Business is going soft—it wants to know how you really feel. Turns out, there’s hard data in those feelings, and companies are mining it to glimpse how customers are reacting to things like product launches and promotions—so they can adapt with the right type and quantity of product in the right place, and not lose opportunity sales or stockpile excess goods.
It’s not only sales and marketing, the original social listeners—design, manufacturing, and supply chain are also taking a keen interest in social media signals that provide early indicators of customer sentiment. In an age of product proliferation and wild demand swings, they need to sense, in near real time, what people want, how much they may order, and through which sales channels.
People mull things over after a buy, often sharing their thoughts and feelings with others. Business is turning to social listening and sentiment analysis to capture these potential demand signals on social media, then chew over the “unstructured” input with analytics and machine learning to gauge the customer’s product experience—and maybe the need for a design tweak, or added incentives.
Everyone wants to stay on top of the market; absent that knowledge, it’s nearly impossible to respond as quickly as customers expect with rapid delivery. Your manufacturing facilities and supply chain may be agile, but if you haven’t staged enough inventory of the right type during a launch or promotion, you’re never going to be able to issue enough procurement orders to get a supply chain response that keeps pace with market demand—especially competing with juggernauts like Amazon, which is offering 1-2 hour delivery in major cities and 1-2 day delivery everywhere else.
Social listening tunes in to social channels to capture consumer sentiment. It crawls tweets, Instagram, Facebook, and other social networking sites, then uses natural language processing (a subset of machine learning) and statistical processing to interpret the communications wrung from the electronic text.

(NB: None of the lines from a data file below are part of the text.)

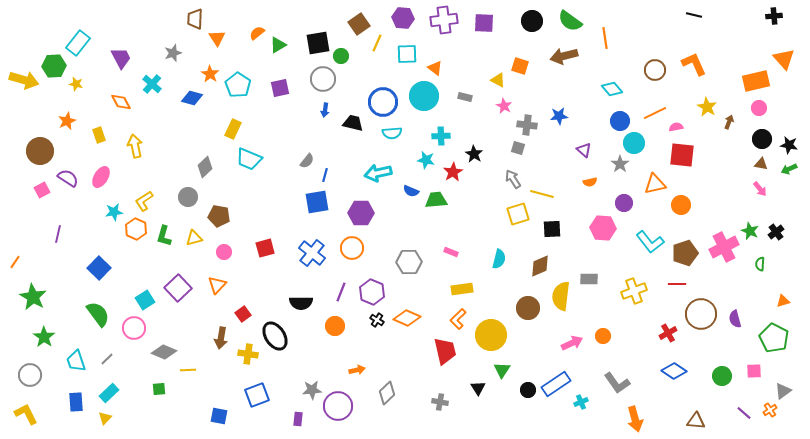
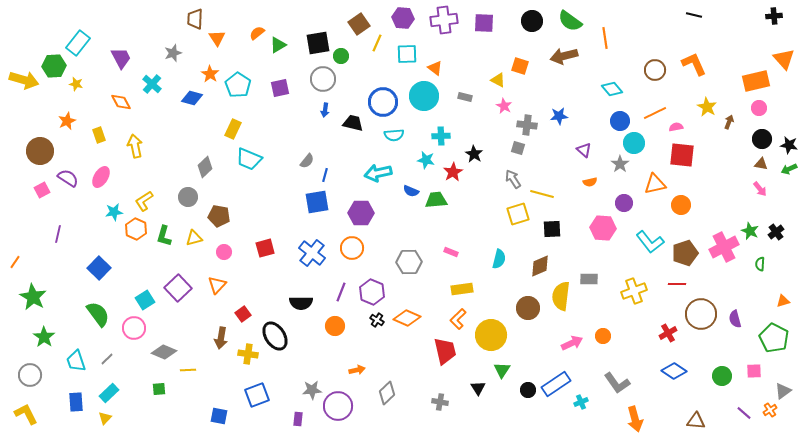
cyan semicircle at (392, 133): moved 2 px right, 2 px down
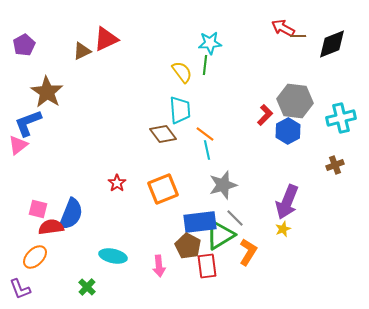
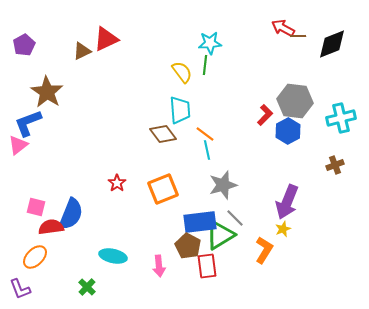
pink square: moved 2 px left, 2 px up
orange L-shape: moved 16 px right, 2 px up
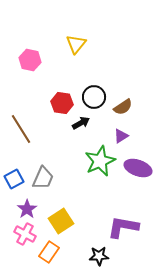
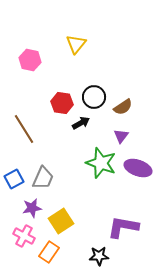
brown line: moved 3 px right
purple triangle: rotated 21 degrees counterclockwise
green star: moved 1 px right, 2 px down; rotated 28 degrees counterclockwise
purple star: moved 5 px right, 1 px up; rotated 24 degrees clockwise
pink cross: moved 1 px left, 2 px down
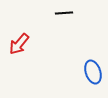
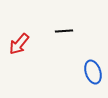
black line: moved 18 px down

It focuses on things like whether the sentiment is positive or negative, amount of activity, influence and reach of the communicator, trends, emotional gyrations, potential problems, and so forth.
This is particularly crucial in swift-moving retail. Fast fashion, for example, places a strong emphasis on social media (especially key influencers) and the Internet (number of page visits, dwell time on a particular page) to assess the customer experience. Analytics and machine learning top off this data with historical trends—from sales of previous merchandise with similar attributes—to help predict demand, and then “learn” customer behaviors during the launch or promotion to uncover order patterns.
Social listening and sentiment analysis gives a boost to Sales & Operations Planning (S&OP), where sales, finance, and operations collaborate to generate and adjust the forecast and business plan. Each of these functional areas needs predictive data to issue forecasts for volume and revenue projections and to ready production and supply chain for order fulfillment.
That’s why everyone’s suddenly so sociable.